There are already in existence a broad range of means for investigating employee misconduct. Further, internet activities constantly create many new types of records, and these can already be used against employees in investigations.
Whilst the new legislation is a major step forward in preventing Employers taking adverse action as a result of an employee’s refusal to provide access to their private accounts, Employers still reserve the right to permit social networking activities within their office only on a voluntary basis and implement policies in relation to employer operated computers. Once you are employed you may be required to sign an acceptable use policy relating to the use of social media within the workplace. You may have enjoy online free speech however you may be asked to sign a non-disparagement agreement which bans you from talking negatively about an employer on social media sites. Therefore employees who violate such acceptable use policies will still remain accountable for any activities which breach such policies.
California has become the third state to sign a bill into law that protects university officials and employers from requiring applicants to surrender their email and social media account passwords. Governor Jerry Brown signed a pair of privacy bills making it illegal for employers and colleges to demand access to social media accounts.
In enacting social media privacy laws California follows Maryland in enacting such legislation. Illinois was the second state to pass such legislation to protect against unwarranted invasions of privacy, HB3782. Similar online privacy laws already exist in Delaware. Whilst the state of Maryland enacted a law, which comes into operation on 1 October 2012, protecting employers, employees, and job applicants, Delaware has enacted a law to protects schools, students, and prospective students.

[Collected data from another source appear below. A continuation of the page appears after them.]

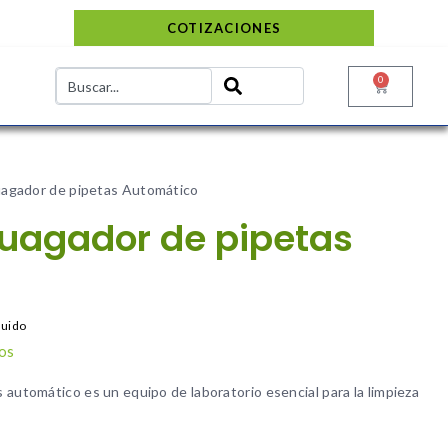
COTIZACIONES
0
uagador de pipetas Automático
juagador de pipetas
luido
os
 automático es un equipo de laboratorio esencial para la limpieza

Delaware was the first state to pass a law banning public and private schools from requiring students to give administration access to social media accounts,
Washington, Delaware and New Jersey were the next states to consider social media privacy laws. Now over a dozen other states are still working on similar legislation.
Employers will of course still be free to formulate workplace policies on the use of the Internet, social networking sites and email, and most Employers have an acceptable use policy which would cover the use of social media at work.